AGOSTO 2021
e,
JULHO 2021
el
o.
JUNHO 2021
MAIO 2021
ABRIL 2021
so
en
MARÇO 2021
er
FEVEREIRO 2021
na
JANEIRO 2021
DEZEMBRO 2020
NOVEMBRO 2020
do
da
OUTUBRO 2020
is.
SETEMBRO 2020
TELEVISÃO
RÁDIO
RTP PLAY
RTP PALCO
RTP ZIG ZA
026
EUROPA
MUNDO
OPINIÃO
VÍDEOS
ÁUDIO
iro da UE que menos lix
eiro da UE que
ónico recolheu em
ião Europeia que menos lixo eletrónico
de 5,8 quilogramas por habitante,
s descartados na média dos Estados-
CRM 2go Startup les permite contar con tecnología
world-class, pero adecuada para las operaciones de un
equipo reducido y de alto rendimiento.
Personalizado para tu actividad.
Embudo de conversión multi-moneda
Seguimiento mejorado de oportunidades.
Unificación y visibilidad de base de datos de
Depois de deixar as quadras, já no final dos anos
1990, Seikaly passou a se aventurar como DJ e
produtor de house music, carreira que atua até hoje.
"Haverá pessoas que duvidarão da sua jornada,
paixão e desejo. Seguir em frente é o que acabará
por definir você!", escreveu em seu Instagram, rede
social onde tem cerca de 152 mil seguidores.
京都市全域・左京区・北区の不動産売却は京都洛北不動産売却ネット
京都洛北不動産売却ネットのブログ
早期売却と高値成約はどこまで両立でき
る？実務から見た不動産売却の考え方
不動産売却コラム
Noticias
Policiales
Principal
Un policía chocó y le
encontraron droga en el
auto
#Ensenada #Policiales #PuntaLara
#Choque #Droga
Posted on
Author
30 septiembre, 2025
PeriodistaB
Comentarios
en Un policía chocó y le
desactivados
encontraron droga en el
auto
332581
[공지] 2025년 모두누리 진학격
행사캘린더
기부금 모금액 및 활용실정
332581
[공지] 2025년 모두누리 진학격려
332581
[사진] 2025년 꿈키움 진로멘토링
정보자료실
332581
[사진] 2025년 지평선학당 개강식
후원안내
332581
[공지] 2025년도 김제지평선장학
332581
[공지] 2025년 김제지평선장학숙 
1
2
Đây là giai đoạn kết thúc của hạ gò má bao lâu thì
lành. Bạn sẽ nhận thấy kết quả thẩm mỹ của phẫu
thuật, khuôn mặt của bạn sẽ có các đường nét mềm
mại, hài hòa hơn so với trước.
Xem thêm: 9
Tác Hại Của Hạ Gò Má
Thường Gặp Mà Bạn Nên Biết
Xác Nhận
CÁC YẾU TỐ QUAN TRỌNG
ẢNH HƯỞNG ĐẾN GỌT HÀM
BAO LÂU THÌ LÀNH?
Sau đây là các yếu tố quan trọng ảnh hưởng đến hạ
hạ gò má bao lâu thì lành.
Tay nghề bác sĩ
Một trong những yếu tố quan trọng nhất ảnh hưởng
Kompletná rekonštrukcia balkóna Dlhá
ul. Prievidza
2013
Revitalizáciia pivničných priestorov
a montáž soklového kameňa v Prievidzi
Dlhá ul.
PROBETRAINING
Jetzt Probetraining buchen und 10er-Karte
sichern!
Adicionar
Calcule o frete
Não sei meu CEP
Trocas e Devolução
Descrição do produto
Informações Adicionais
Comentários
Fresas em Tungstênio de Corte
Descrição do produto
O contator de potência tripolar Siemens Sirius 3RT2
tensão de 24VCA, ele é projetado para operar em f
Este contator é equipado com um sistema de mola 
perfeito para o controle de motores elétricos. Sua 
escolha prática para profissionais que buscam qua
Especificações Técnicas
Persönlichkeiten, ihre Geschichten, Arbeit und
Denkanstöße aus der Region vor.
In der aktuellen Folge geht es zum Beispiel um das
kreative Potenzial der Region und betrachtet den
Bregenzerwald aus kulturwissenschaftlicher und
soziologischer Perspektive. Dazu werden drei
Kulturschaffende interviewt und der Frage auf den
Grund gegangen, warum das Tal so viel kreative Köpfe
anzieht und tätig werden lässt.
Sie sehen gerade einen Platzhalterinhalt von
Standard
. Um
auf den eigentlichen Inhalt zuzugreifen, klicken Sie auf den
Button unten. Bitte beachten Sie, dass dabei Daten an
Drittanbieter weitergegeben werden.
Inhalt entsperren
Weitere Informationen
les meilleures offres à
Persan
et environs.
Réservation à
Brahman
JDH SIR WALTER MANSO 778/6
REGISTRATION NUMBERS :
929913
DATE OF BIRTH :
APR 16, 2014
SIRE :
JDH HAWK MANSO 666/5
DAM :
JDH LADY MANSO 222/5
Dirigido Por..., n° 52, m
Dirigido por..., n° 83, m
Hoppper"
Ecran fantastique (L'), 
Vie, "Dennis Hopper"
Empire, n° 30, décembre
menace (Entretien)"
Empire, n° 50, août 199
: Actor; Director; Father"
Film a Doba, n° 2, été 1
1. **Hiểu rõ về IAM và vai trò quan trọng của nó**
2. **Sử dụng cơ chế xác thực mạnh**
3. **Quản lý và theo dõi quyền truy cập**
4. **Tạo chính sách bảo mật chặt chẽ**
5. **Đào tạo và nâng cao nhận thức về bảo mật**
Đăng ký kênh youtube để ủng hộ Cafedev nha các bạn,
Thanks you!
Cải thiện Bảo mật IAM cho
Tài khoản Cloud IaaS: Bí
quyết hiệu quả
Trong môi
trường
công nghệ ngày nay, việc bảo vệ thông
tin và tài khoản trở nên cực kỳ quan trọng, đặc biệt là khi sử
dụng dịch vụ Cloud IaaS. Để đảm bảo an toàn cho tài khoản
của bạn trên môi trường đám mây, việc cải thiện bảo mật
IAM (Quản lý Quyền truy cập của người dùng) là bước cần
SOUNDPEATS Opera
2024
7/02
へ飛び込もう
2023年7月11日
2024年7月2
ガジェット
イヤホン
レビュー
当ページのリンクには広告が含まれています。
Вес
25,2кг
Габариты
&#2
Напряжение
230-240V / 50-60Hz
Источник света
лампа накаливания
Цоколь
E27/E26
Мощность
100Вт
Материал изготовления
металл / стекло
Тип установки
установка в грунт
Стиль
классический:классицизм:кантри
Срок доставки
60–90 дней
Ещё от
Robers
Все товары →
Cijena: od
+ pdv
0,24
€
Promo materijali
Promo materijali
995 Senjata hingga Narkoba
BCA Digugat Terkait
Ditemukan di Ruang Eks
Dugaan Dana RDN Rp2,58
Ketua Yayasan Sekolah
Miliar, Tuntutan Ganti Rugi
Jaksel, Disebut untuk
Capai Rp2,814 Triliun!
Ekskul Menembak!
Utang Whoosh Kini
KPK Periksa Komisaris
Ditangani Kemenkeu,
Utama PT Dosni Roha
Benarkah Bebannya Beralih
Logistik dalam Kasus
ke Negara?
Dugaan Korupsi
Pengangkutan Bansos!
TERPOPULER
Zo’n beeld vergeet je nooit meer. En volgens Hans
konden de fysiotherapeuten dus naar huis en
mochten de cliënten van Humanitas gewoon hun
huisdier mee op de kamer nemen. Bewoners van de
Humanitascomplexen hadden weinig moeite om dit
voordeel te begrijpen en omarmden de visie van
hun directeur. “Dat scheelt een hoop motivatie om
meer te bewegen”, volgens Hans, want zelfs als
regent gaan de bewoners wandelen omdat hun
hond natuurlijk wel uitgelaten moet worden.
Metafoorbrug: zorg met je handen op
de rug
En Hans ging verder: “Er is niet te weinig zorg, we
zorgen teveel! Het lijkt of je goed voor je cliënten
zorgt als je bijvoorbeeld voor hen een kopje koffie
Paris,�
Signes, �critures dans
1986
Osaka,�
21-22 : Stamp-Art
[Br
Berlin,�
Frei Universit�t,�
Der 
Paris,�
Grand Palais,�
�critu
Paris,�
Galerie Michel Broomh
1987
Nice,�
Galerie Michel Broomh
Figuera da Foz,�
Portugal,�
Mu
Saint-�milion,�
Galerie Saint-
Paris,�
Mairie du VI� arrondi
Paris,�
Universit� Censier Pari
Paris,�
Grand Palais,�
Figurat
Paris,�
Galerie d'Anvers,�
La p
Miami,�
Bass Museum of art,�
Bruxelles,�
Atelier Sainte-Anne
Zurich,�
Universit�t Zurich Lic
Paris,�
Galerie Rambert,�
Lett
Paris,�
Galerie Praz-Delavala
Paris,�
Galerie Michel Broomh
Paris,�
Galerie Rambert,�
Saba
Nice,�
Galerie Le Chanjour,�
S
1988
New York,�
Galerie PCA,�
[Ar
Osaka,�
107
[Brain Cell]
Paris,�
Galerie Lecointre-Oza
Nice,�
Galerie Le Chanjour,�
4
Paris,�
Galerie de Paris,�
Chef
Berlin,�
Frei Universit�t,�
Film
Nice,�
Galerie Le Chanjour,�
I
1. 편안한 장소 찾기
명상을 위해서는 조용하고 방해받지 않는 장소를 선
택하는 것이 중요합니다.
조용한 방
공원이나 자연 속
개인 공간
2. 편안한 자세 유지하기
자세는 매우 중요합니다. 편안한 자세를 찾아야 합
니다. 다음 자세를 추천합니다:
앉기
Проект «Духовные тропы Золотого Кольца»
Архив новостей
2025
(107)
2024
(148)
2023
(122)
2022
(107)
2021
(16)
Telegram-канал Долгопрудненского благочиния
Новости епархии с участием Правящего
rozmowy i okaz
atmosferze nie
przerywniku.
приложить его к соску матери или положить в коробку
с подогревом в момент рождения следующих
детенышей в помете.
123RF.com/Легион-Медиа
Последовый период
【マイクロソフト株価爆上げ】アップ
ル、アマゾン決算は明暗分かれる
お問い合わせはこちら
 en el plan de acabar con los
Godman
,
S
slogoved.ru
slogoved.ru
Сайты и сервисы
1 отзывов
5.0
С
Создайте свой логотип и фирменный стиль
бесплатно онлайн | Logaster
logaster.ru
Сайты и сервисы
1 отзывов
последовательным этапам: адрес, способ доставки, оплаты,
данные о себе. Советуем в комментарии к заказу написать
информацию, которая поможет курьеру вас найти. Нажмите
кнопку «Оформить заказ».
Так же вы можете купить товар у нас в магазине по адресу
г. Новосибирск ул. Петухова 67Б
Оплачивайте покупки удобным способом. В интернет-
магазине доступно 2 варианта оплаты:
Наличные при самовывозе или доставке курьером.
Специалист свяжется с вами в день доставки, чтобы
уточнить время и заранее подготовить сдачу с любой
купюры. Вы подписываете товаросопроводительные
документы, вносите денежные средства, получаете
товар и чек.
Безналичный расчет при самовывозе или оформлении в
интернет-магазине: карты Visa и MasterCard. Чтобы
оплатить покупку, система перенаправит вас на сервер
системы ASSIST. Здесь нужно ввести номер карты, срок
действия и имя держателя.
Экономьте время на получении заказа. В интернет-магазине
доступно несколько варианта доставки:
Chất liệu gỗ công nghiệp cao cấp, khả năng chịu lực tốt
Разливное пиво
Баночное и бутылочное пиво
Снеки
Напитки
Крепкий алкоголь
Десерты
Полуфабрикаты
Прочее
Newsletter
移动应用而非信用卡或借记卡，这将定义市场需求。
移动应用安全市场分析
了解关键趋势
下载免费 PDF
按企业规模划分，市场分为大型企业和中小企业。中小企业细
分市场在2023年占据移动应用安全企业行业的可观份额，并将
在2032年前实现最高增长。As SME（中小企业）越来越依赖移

+++

Exercise brief →
Print the lines above from the one with "Thanks you!" through the one with "dụng dịch vụ", both included, exactly as written and nothing more.

Answer to this problem →
Thanks you!
Cải thiện Bảo mật IAM cho
Tài khoản Cloud IaaS: Bí
quyết hiệu quả
Trong môi
trường
công nghệ ngày nay, việc bảo vệ thông
tin và tài khoản trở nên cực kỳ quan trọng, đặc biệt là khi sử
dụng dịch vụ Cloud IaaS. Để đảm bảo an toàn cho tài khoản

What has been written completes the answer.